Draco Malfoy è inquieto nel proprio matrimonio (meno) perfetto.
[Draco/Ginny, Mini-long di otto capitoli | Partecipa al "Calendario dell'avvento" organizzato da Cora Line sul forum Ferisce più la penna].
[Cap. 6]: Ginny Weasley non sa scrivere composta, non ha niente della fredda calma della Granger o della spensieratezza con cui la Lovegood faceva dondolare le gambe sulla sedia. Lei sbuffa, gratta l’orecchio, cambia posizione, intreccia le caviglie, si macchia d’inchiostro il polso.
E, quando finalmente le vengono le parole, sorride come se avesse trovato la chiave di volta per la vita eterna. Un po’ la invidia.

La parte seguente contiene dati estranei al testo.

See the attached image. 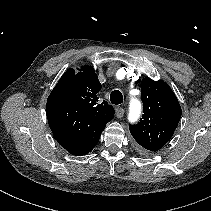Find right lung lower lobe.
Instances as JSON below:
<instances>
[{
	"label": "right lung lower lobe",
	"instance_id": "obj_1",
	"mask_svg": "<svg viewBox=\"0 0 211 211\" xmlns=\"http://www.w3.org/2000/svg\"><path fill=\"white\" fill-rule=\"evenodd\" d=\"M75 108L76 104L69 98L51 95L48 97L46 110L49 126L52 132L59 130L69 131L74 129L75 126L73 123L76 120L74 114ZM103 130L85 135L77 146L68 148L66 145H63L62 147L73 155L79 156L87 154L97 145Z\"/></svg>",
	"mask_w": 211,
	"mask_h": 211
}]
</instances>
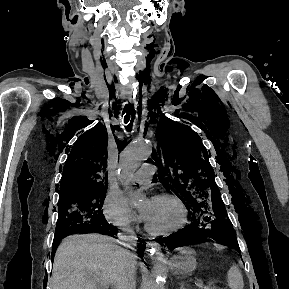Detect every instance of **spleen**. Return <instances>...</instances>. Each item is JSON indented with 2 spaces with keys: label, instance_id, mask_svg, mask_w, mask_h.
Listing matches in <instances>:
<instances>
[{
  "label": "spleen",
  "instance_id": "spleen-1",
  "mask_svg": "<svg viewBox=\"0 0 289 289\" xmlns=\"http://www.w3.org/2000/svg\"><path fill=\"white\" fill-rule=\"evenodd\" d=\"M227 281L230 289H243V277L241 271L236 265L231 266L228 270Z\"/></svg>",
  "mask_w": 289,
  "mask_h": 289
}]
</instances>
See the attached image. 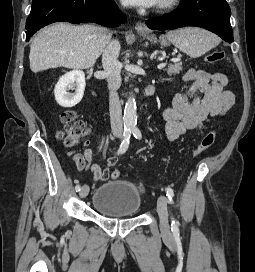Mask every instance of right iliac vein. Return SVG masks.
<instances>
[{"instance_id": "obj_1", "label": "right iliac vein", "mask_w": 255, "mask_h": 272, "mask_svg": "<svg viewBox=\"0 0 255 272\" xmlns=\"http://www.w3.org/2000/svg\"><path fill=\"white\" fill-rule=\"evenodd\" d=\"M89 193V187L88 185H83L80 189L79 196L80 198H85Z\"/></svg>"}]
</instances>
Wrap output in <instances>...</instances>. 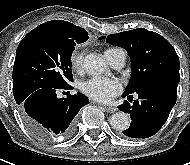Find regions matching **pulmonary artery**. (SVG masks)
Masks as SVG:
<instances>
[{"instance_id": "pulmonary-artery-1", "label": "pulmonary artery", "mask_w": 190, "mask_h": 165, "mask_svg": "<svg viewBox=\"0 0 190 165\" xmlns=\"http://www.w3.org/2000/svg\"><path fill=\"white\" fill-rule=\"evenodd\" d=\"M126 60V53L124 50L122 49H117L114 53H113V57L110 61V64L114 67V68H121Z\"/></svg>"}]
</instances>
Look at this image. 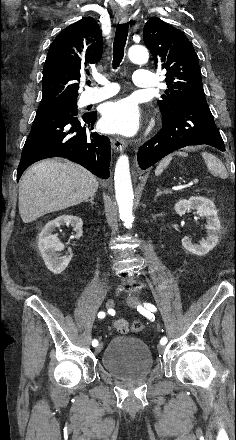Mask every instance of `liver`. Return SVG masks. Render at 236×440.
<instances>
[{
	"mask_svg": "<svg viewBox=\"0 0 236 440\" xmlns=\"http://www.w3.org/2000/svg\"><path fill=\"white\" fill-rule=\"evenodd\" d=\"M97 178L80 165L54 160L41 161L22 176L19 214L24 223L80 204L95 195Z\"/></svg>",
	"mask_w": 236,
	"mask_h": 440,
	"instance_id": "1",
	"label": "liver"
}]
</instances>
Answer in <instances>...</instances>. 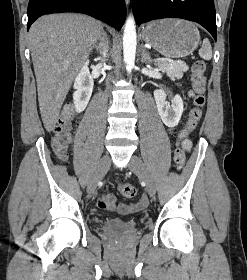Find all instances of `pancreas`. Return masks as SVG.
<instances>
[{
    "label": "pancreas",
    "instance_id": "obj_1",
    "mask_svg": "<svg viewBox=\"0 0 247 280\" xmlns=\"http://www.w3.org/2000/svg\"><path fill=\"white\" fill-rule=\"evenodd\" d=\"M162 72L167 73L170 79H182L183 73L188 71L189 67L183 61H164L158 64Z\"/></svg>",
    "mask_w": 247,
    "mask_h": 280
}]
</instances>
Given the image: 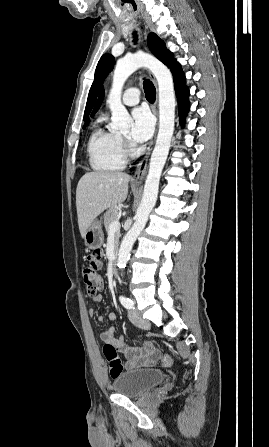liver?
<instances>
[{
	"label": "liver",
	"instance_id": "liver-1",
	"mask_svg": "<svg viewBox=\"0 0 269 447\" xmlns=\"http://www.w3.org/2000/svg\"><path fill=\"white\" fill-rule=\"evenodd\" d=\"M129 180L130 176L123 172H87L82 176L76 190L78 225L82 237L99 214L126 200Z\"/></svg>",
	"mask_w": 269,
	"mask_h": 447
}]
</instances>
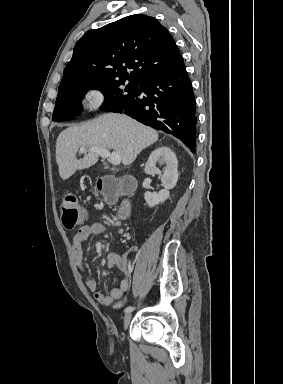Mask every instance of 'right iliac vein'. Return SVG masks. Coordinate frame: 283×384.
Segmentation results:
<instances>
[{
    "mask_svg": "<svg viewBox=\"0 0 283 384\" xmlns=\"http://www.w3.org/2000/svg\"><path fill=\"white\" fill-rule=\"evenodd\" d=\"M131 318H132V312H127L124 316V320H123V326H124V329H127L129 324H130V321H131Z\"/></svg>",
    "mask_w": 283,
    "mask_h": 384,
    "instance_id": "obj_1",
    "label": "right iliac vein"
}]
</instances>
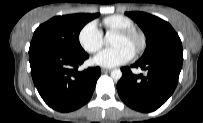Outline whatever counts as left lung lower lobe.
Instances as JSON below:
<instances>
[{"mask_svg": "<svg viewBox=\"0 0 203 123\" xmlns=\"http://www.w3.org/2000/svg\"><path fill=\"white\" fill-rule=\"evenodd\" d=\"M182 63V50H171L140 59L131 66L145 70V75H134L129 67H122V78L117 83L120 98L137 111L158 109L174 92Z\"/></svg>", "mask_w": 203, "mask_h": 123, "instance_id": "0a47b994", "label": "left lung lower lobe"}]
</instances>
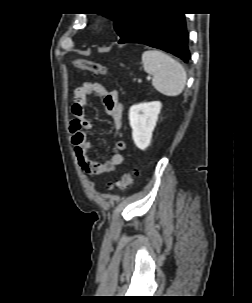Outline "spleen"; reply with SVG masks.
<instances>
[{"label":"spleen","mask_w":252,"mask_h":303,"mask_svg":"<svg viewBox=\"0 0 252 303\" xmlns=\"http://www.w3.org/2000/svg\"><path fill=\"white\" fill-rule=\"evenodd\" d=\"M144 71L153 76V87L163 95L175 97L182 93L186 84L183 66L171 56L159 50L142 54Z\"/></svg>","instance_id":"obj_1"}]
</instances>
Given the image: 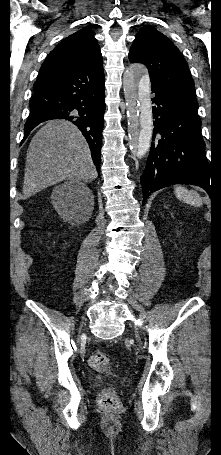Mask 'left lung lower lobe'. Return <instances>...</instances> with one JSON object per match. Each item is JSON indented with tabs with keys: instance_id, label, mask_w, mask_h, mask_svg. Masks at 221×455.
Listing matches in <instances>:
<instances>
[{
	"instance_id": "0a47b994",
	"label": "left lung lower lobe",
	"mask_w": 221,
	"mask_h": 455,
	"mask_svg": "<svg viewBox=\"0 0 221 455\" xmlns=\"http://www.w3.org/2000/svg\"><path fill=\"white\" fill-rule=\"evenodd\" d=\"M154 131L146 168L141 176L143 204L153 192L178 183L211 191L209 164L201 136L197 106L151 85Z\"/></svg>"
}]
</instances>
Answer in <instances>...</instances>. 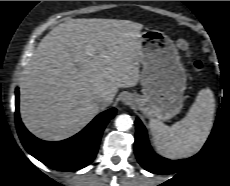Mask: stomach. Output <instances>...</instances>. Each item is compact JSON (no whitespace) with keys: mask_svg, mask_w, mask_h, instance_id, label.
Returning a JSON list of instances; mask_svg holds the SVG:
<instances>
[{"mask_svg":"<svg viewBox=\"0 0 230 186\" xmlns=\"http://www.w3.org/2000/svg\"><path fill=\"white\" fill-rule=\"evenodd\" d=\"M140 74L142 95L133 94V105L146 117L168 120L177 115L184 101L186 71L173 41L163 32L141 34Z\"/></svg>","mask_w":230,"mask_h":186,"instance_id":"1","label":"stomach"}]
</instances>
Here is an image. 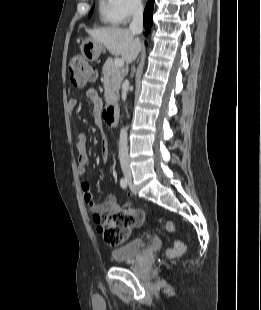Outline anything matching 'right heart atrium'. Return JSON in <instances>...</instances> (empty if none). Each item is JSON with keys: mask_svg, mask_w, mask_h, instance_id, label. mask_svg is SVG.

È così che si spiega perché la tiene così in alta considerazione, nonostante le sue scelte matrimoniali (chiaramente sbagliate), nonostante il suo cognome, nonostante il passato che l’avvolge come un velo opaco. Opachi, i pensieri che Draco deve riordinare per averci a che fare.
La invidia per davvero – ne invidia la tranquillità con cui s’approccia a sé stessa, quando un tremore le squarcia il viso, l’angolo della bocca che spinge per contrarsi in una smorfia: ma Ginny Potter sorride e, in lei, non s’intravede nulla di quell’inquietudine che Draco conosce.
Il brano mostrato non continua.